And people who try to persue scarcity are quite right in that it may generate for them wealth (depending on the situation) so long as you are talking about relative wealth.
In other words, rich leftists behave exactly how leftists think rich people behave. It’s predatory and exploitative.
Beyond a certain threshold, you have all the money you can really use, and a rich person could afford to lose an awful lot without actually suffering in terms of his standard of living. So the greater effect comes not from having more stuff, but from making sure he has stuff you can’t have. And high priced scarcity is a great way to accomplish that.
The delusion that Government is distinct from a Corporation predates establishment of WBD.
This is because government predates corporations, or if you prefer – goverment was the first corporation adopted into wide use.
As sellers, we are interested in high prices, and, consequently, in scarcity; as buyers, we are interested in low prices, or, what amounts to the same thing, in an abundance of goods. We cannot, then, base our argument on one or the other of these two aspects of self-interest without determining beforehand which of the two coincides with and is identifiable with the general and permanent interest of the human race.

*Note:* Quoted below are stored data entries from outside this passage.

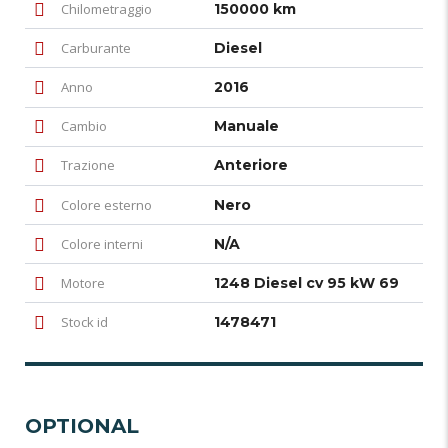
Chilometraggio
150000 km
Carburante
Diesel
Anno
2016
Cambio
Manuale
Trazione
Anteriore
Colore esterno
Nero
Colore interni
N/A
Motore
1248 Diesel cv 95 kW 69
Stock id
1478471
OPTIONAL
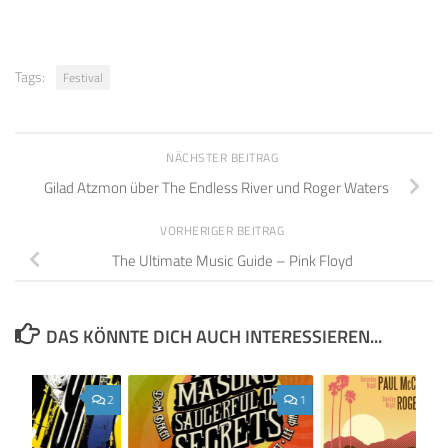
Tags:
Festival
NÄCHSTER BEITRAG
Gilad Atzmon über The Endless River und Roger Waters
VORHERIGER BEITRAG
The Ultimate Music Guide – Pink Floyd
DAS KÖNNTE DICH AUCH INTERESSIEREN...
2
1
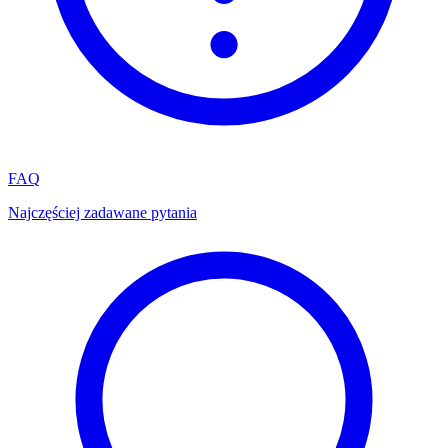
FAQ
Najczęściej zadawane pytania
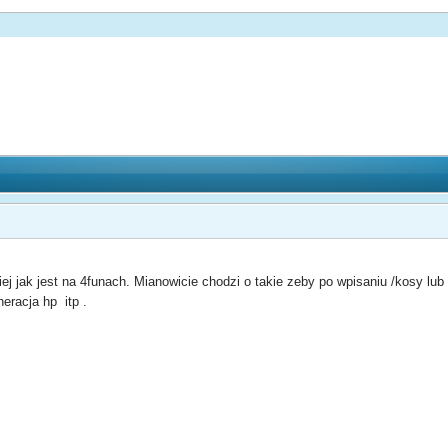
 jak jest na 4funach. Mianowicie chodzi o takie zeby po wpisaniu /kosy lub /
neracja hp itp .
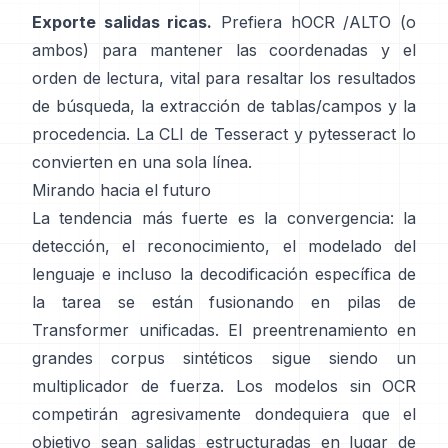
Exporte salidas ricas.
Prefiera
hOCR
/
ALTO
(o
ambos) para mantener las coordenadas y el
orden de lectura, vital para resaltar los resultados
de búsqueda, la extracción de tablas/campos y la
procedencia. La CLI de Tesseract y
pytesseract
lo
convierten en una sola línea.
Mirando hacia el futuro
La tendencia más fuerte es la convergencia: la
detección, el reconocimiento, el modelado del
lenguaje e incluso la decodificación específica de
la tarea se están fusionando en pilas de
Transformer unificadas. El preentrenamiento en
grandes corpus sintéticos
sigue siendo un
multiplicador de fuerza. Los modelos sin OCR
competirán agresivamente dondequiera que el
objetivo sean salidas estructuradas en lugar de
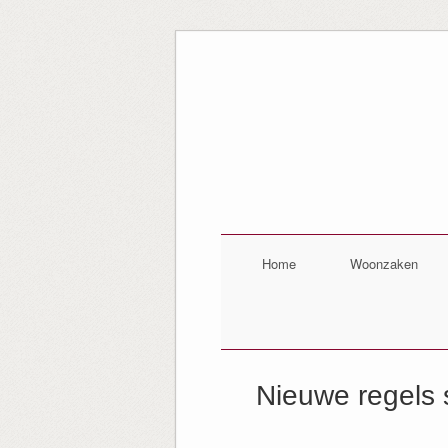
Home
Woonzaken
Nieuwe regels s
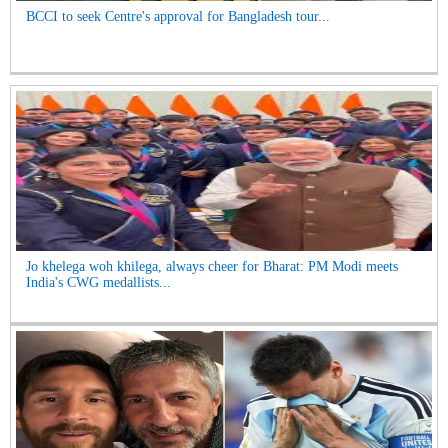
BCCI to seek Centre's approval for Bangladesh tour...
Jo khelega woh khilega, always cheer for Bharat: PM Modi meets
India's CWG medallists...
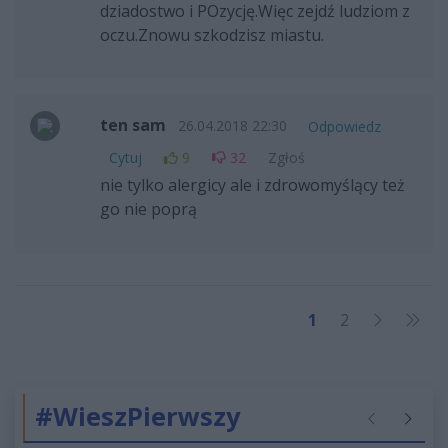
dziadostwo i POzycję.Więc zejdź ludziom z
oczu.Znowu szkodzisz miastu.
ten sam
26.04.2018 22:30
Odpowiedz
Cytuj
9
32
Zgłoś
nie tylko alergicy ale i zdrowomyślący też
go nie poprą
1
2
#WieszPierwszy
Poprzednie
Następ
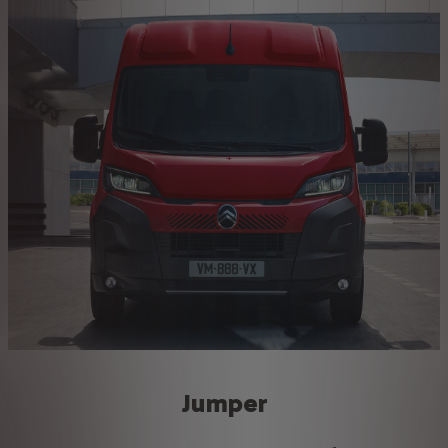
Jumper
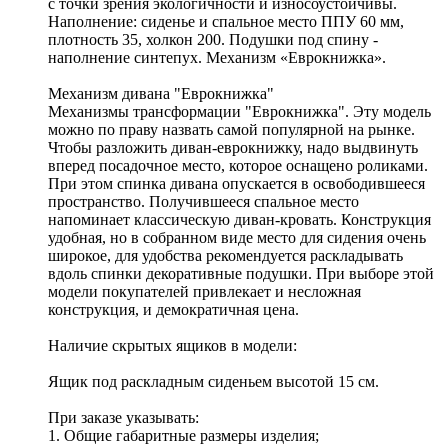
с точки зрения экологичности и износоустойчивы.
Наполнение: сиденье и спальное место ППУ 60 мм,
плотность 35, холкон 200. Подушки под спину -
наполнение синтепух. Механизм «Еврокнижка».
Механизм дивана "Еврокнижка"
Механизмы трансформации "Еврокнижка". Эту модель
можно по праву назвать самой популярной на рынке.
Чтобы разложить диван-еврокнижку, надо выдвинуть
вперед посадочное место, которое оснащено роликами.
При этом спинка дивана опускается в освободившееся
пространство. Получившееся спальное место
напоминает классическую диван-кровать. Конструкция
удобная, но в собранном виде место для сидения очень
широкое, для удобства рекомендуется раскладывать
вдоль спинки декоративные подушки. При выборе этой
модели покупателей привлекает и несложная
конструкция, и демократичная цена.
Наличие скрытых ящиков в модели:
Ящик под раскладным сиденьем высотой 15 см.
При заказе указывать:
1. Общие габаритные размеры изделия;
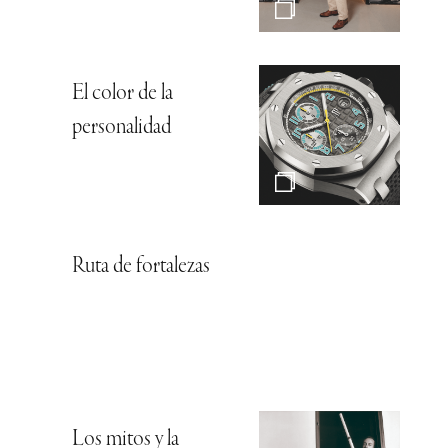
El color de la
personalidad
Ruta de fortalezas
Los mitos y la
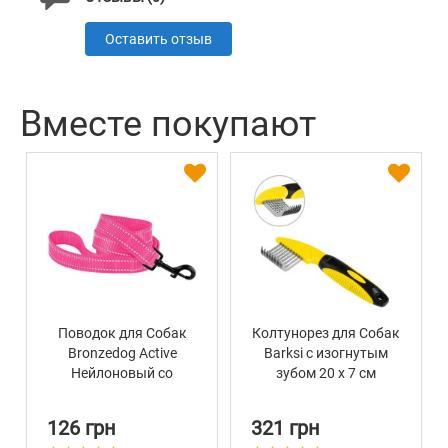
Оставить отзыв
Вместе покупают
Поводок для Собак
Колтунорез для Собак
Bronzedog Active
Barksi с изогнутым
Нейлоновый со
зубом 20 х 7 см
Светоотражением
Розовый
126 грн
321 грн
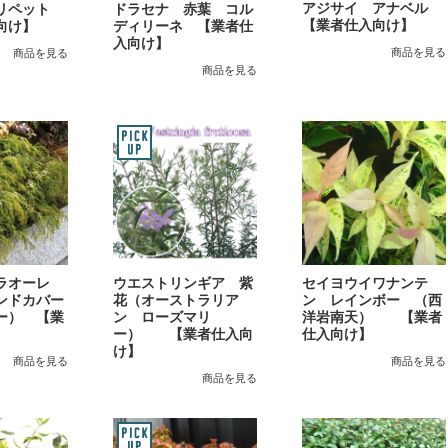
アジサイ アナベル
プリペット
ドラセナ 赤葉 コル
【業者仕入向け】
向け】
ディリーネ 【業者仕
入向け】
商品を見る
商品を見る
商品を見る
ラオーレ
ウエストリンギア 紫
セイヨウイワナンテ
ンドカバー
花（オーストラリア
ン レインボー （西
ー） 【業
ン ローズマリ
洋岩南天） 【業者
】
ー） 【業者仕入向
仕入向け】
け】
商品を見る
商品を見る
商品を見る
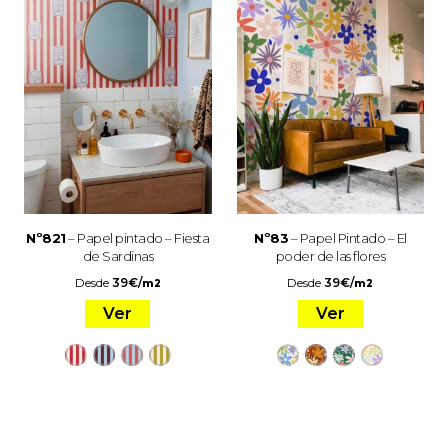
Nº821
– Papel pintado – Fiesta
Nº83
– Papel Pintado – El
de Sardinas
poder de las flores
Desde
39
€
/
Desde
39
€
/
m2
m2
Ver
Ver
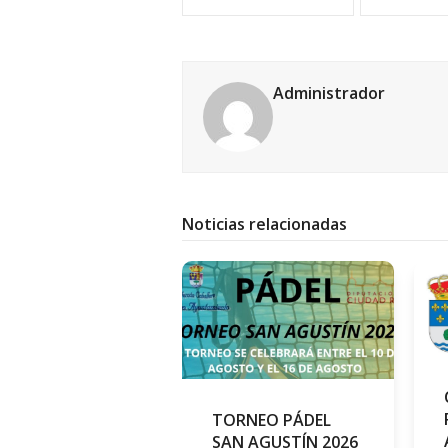
Administrador
Noticias relacionadas
TORNEO PÁDEL
SAN AGUSTÍN 2026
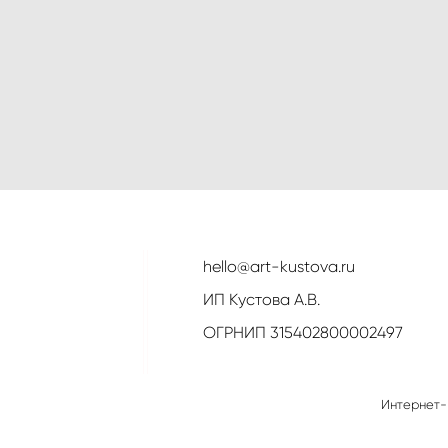
hello@art-kustova.ru
ИП Кустова А.В.
ОГРНИП 315402800002497
Интернет-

I was going to link to an article at Ace of Spades about John Boehner’s proposal to split up appropriation bills but I keep getting malware infections from that site the last day or two.
But… divide and conquer. I think so long as you attack each (merchant) interest directly, since there are far far more people who will benefit from abundance than be harmed by it, you can garner solid majorities in favor of cheaper stuff, so long as you do it one ‘stuff’ at a time.
The danger is when you have them collude. You make my oil scarce and I’ll make your corn scarce. Then everyone jumps in on it and it becomes a Tragedy of the Commons scenario.
#37 Darleen: again, no, GM can’t throw you in jail. Again, that’s an implementation detail — the East India Company could and did maintain jails with fair-sized populations, plus police and courts to keep them full. If GM needs that facility, they call on Government to provide it, because unlike the EIC, that’s what their charter says.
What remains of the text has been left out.